Ma la questione non è solo economica, è soprattutto politica e culturale. L’Italia ha davanti due alternative: considerare il Mediterraneo la frontiera meridionale dell’Europa, sulla quale attestarsi per difendersi dai flussi migratori e dal terrorismo; oppure pensarlo come una nuova area di pace e  di cooperazione. L’Italia è forte e sicura se è parte e centro di quest’area. E’ debole e insicura se il Mediterraneo è solo una faglia tra civiltà. E ciò vale anche per l’Europa.
La sfida è far sì che il Mediterraneo sia il luogo dove si incontrano Europa e Islam, dove dialogano le culture e le religioni. Il Mediterraneo possiede una speciale vocazione a assimilare, a fondere, a non elevare muri. È stato il mare della mescolanza. Poi, però, è cominciata la convivenza impossibile tra le civiltà religiose: qui c’è stata una mutazione profonda. Ma non dobbiamo considerare conclusa la storia del Mediterraneo. Il suo “spirito” deve aiutarci a trovare risposte: per sottrarre i giovani musulmani ai predicatori d’odio, per costruire due Stati in Palestina, per preservare dal ritorno della guerra civile il Libano delle 18 religioni (la presenza della Siria a Parigi ha significato che essa riconosce il Libano: un fatto storico),  per riunificate Cipro, per portare a successo l’esperimento di convivenza della Bosnia. Senza una pace stabile anche i commerci non si sviluppano. E’ davvero il momento di agire e di costruire, come si è detto a Parigi. Perché il futuro dell’Europa è a Sud, e il futuro dell’Africa è a Nord. Perché è attraverso il Mediterraneo che l’Europa e l’Africa potranno unirsi e tendere la mano all’Oriente e pesare sul futuro del mondo. Malgrado tutto, le alleanze non sono impossibili, così come gli scontri non sono inevitabili. Ma per le alleanze tra le culture e le civiltà non bisogna saltare il punto fondamentale: esse non possono significare l’inserimento coatto -lo ha riconosciuto il ministro Frattini sul Secolo XIX- in un modello dominante, quello dell’espansione illimitata e dello sviluppo insostenibile. Combattiamo l’integralismo e il fondamentalismo altrui se decostruiamo l’integralismo e il fondamentalismo del neoliberismo, la religione del possesso e del consumo. Se pensiamo a una globalizzazione più giusta. Anche l’UpM, se vogliamo che viva davvero, ci spinge a farlo.

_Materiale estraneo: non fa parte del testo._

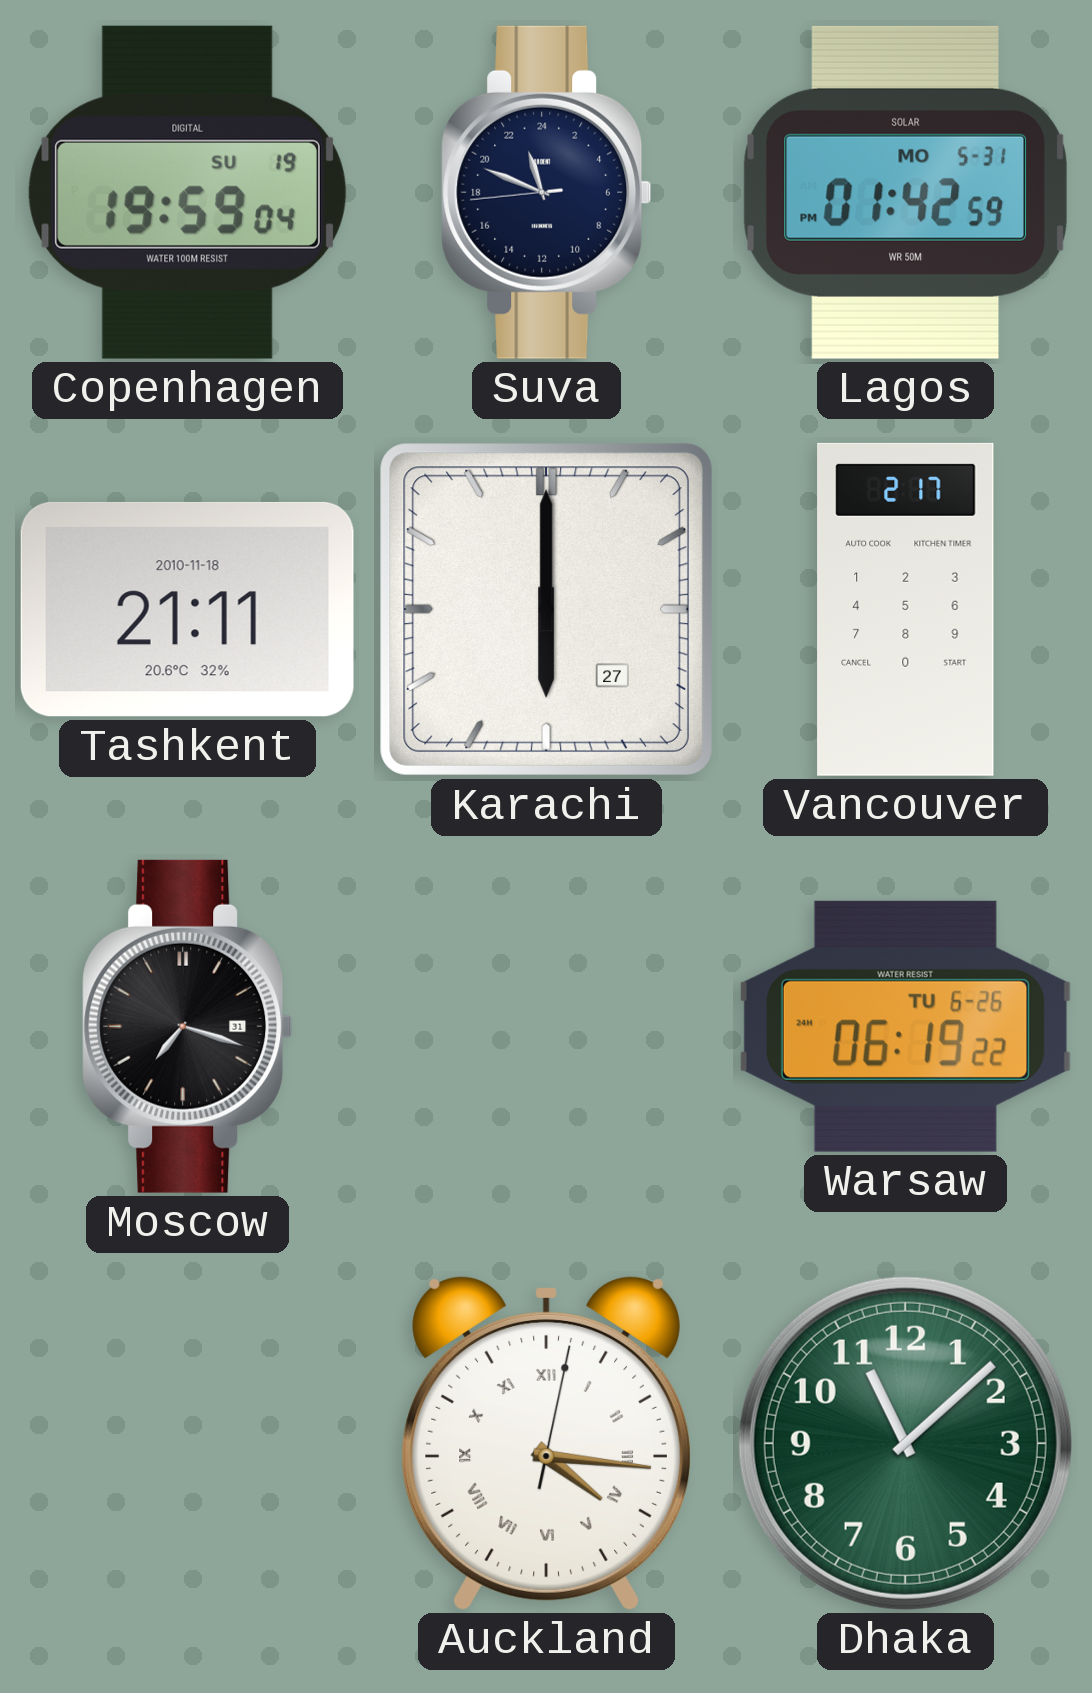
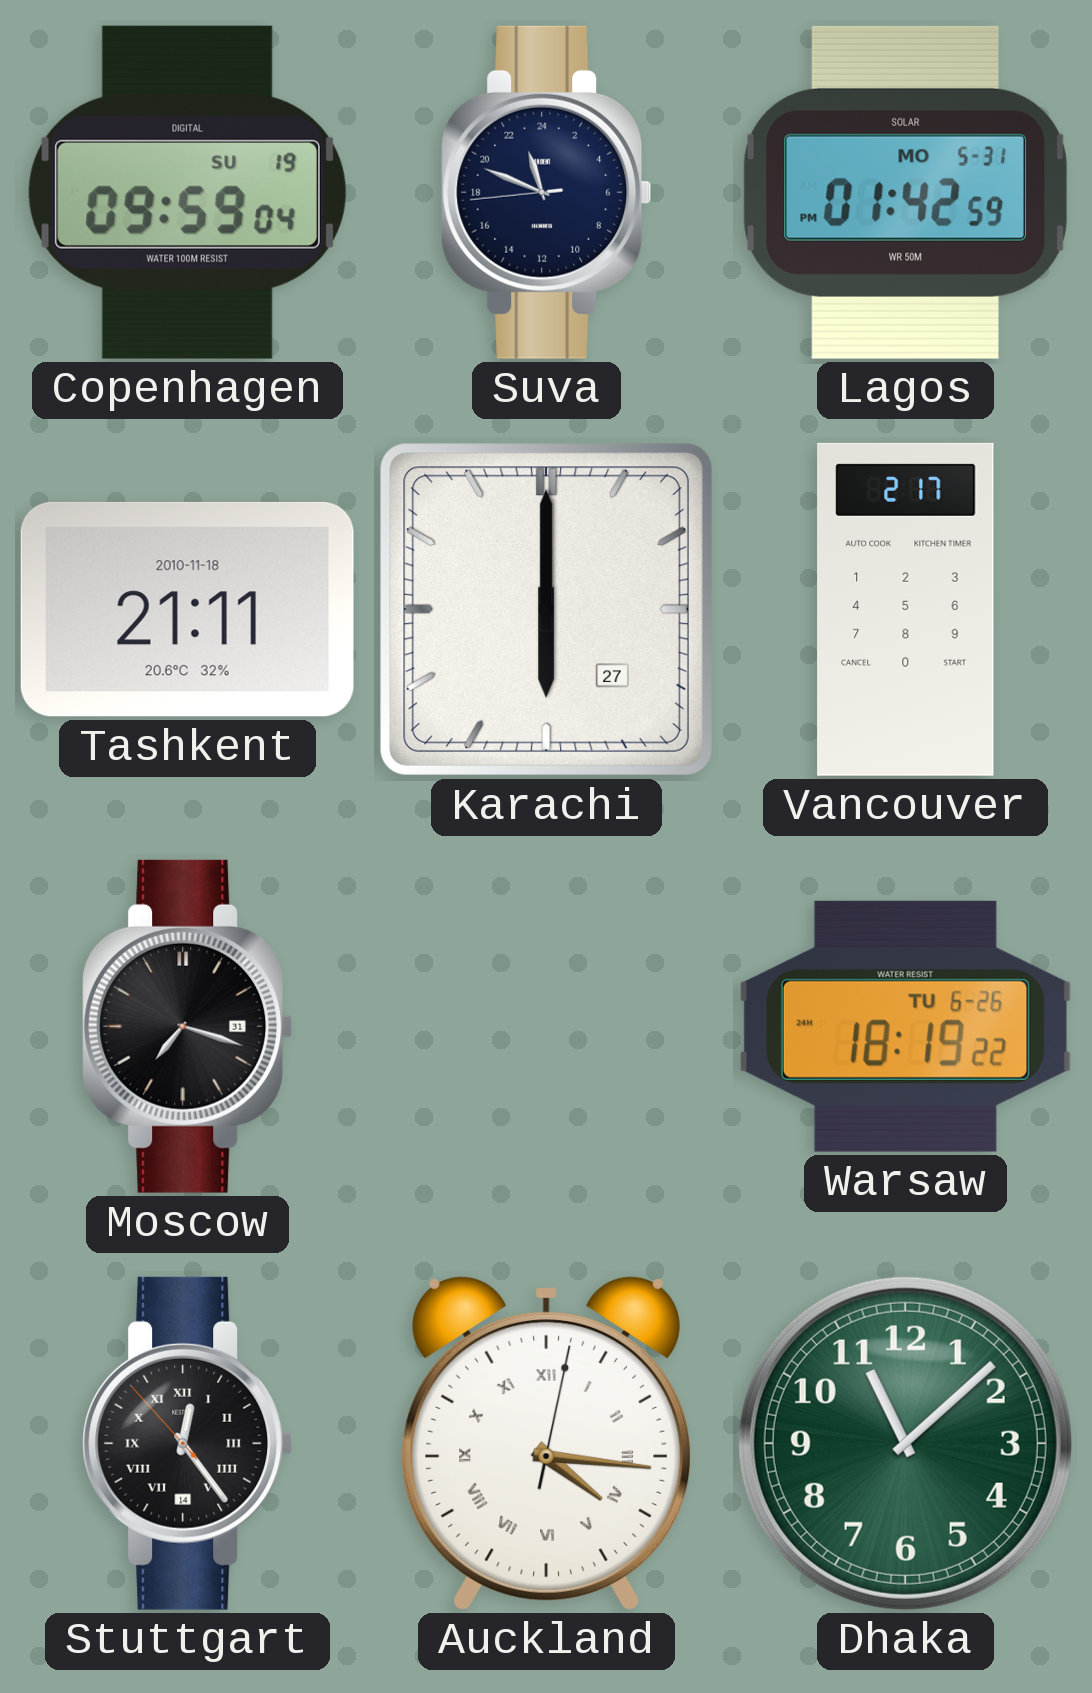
Copenhagen: 19:59 -> 09:59
Warsaw: 06:19 -> 18:19
Stuttgart: none -> 12:23
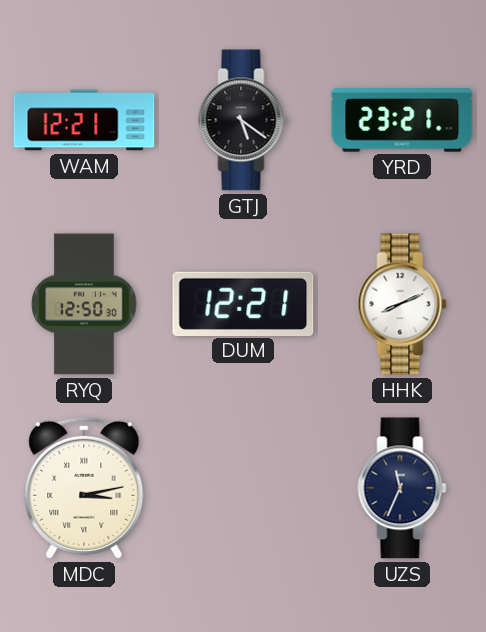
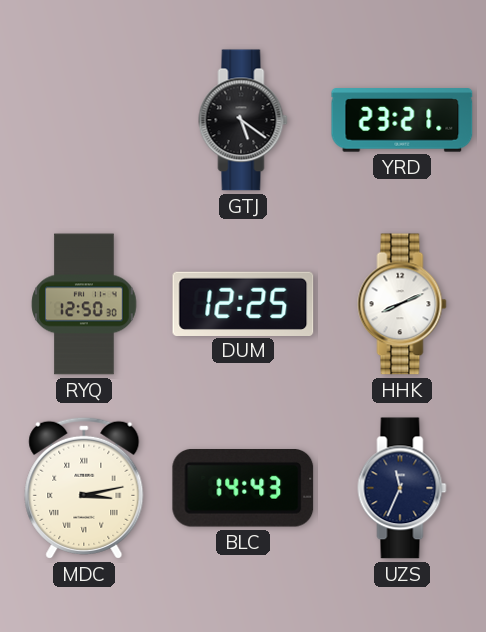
WAM: 12:21 -> none
DUM: 12:21 -> 12:25
BLC: none -> 14:43
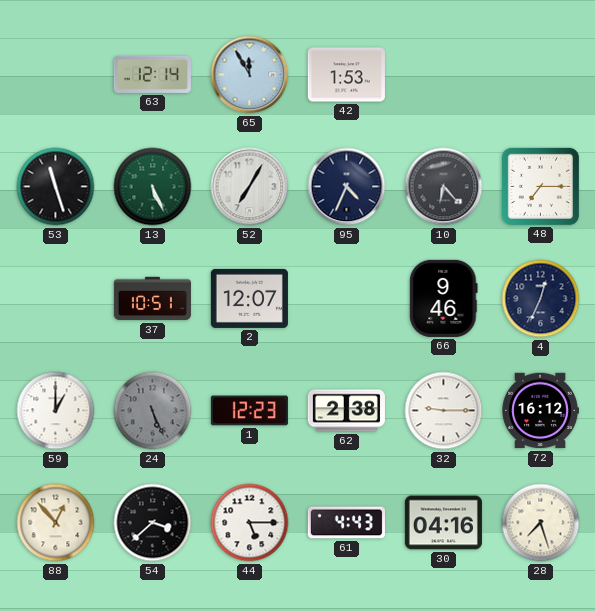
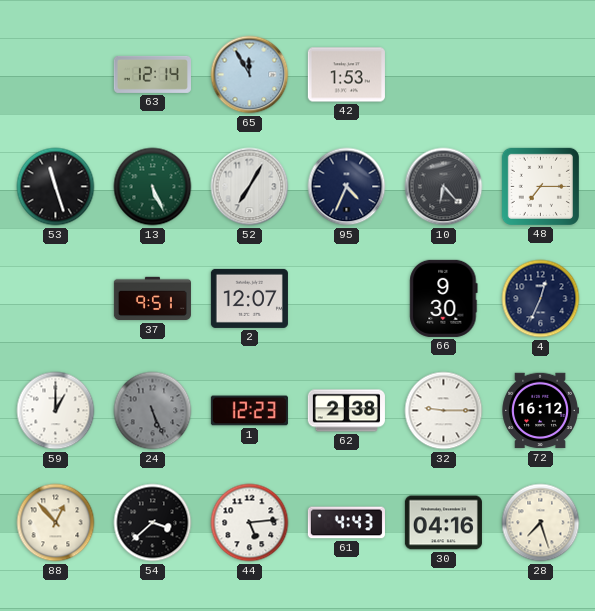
37: 10:51 -> 9:51
66: 9:46 -> 9:30
44: 5:15 -> 5:14
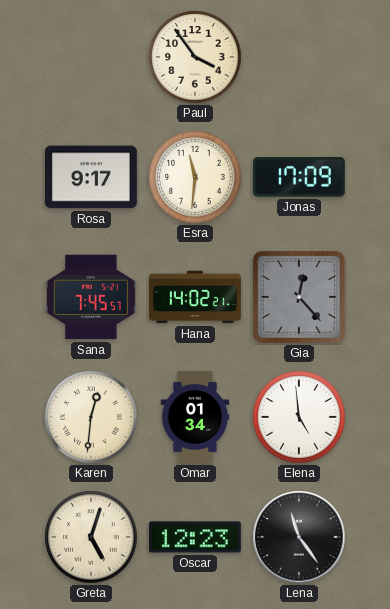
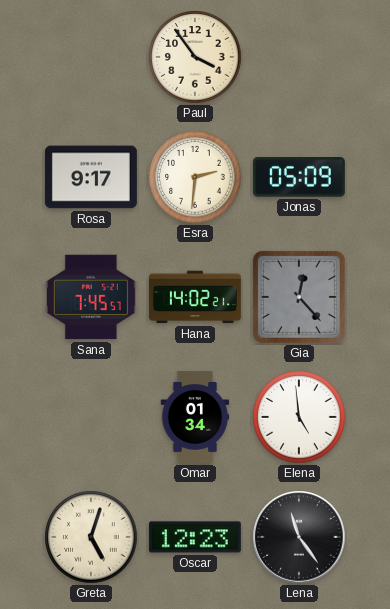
Esra: 11:31 -> 2:31
Jonas: 17:09 -> 05:09
Karen: 12:31 -> none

E la Liguria? Il centro In Europa ha realizzato una preziosa mappatura delle relazioni euromediterranee della nostra regione. L’interscambio economico e culturale è rilevante ma frammentato: mancano una strategia comune e una regia unitaria. Ecco perché serve, come propone In Europa, un centro di coordinamento e di iniziativa sul Mediterraneo, promosso dalla Regione,  che lavori a una più marcata caratterizzazione dell’identità mediterranea della Liguria e colga la straordinaria occasione rappresentata dall’UpM. In fondo è come ritrovare una vocazione antica: le prime righe del “ Mediterraneo” di  Fernand Braudel non sono forse dedicate alle Cinque Terre e alla Riviera genovese?
Giorgio Pagano
L’autore, già sindaco della Spezia, si occupa di cooperazione internazionale allo sviluppo nell’Anci (Associazione nazionale comuni italiani) e di politiche urbane nella Recs (Rete città strategiche).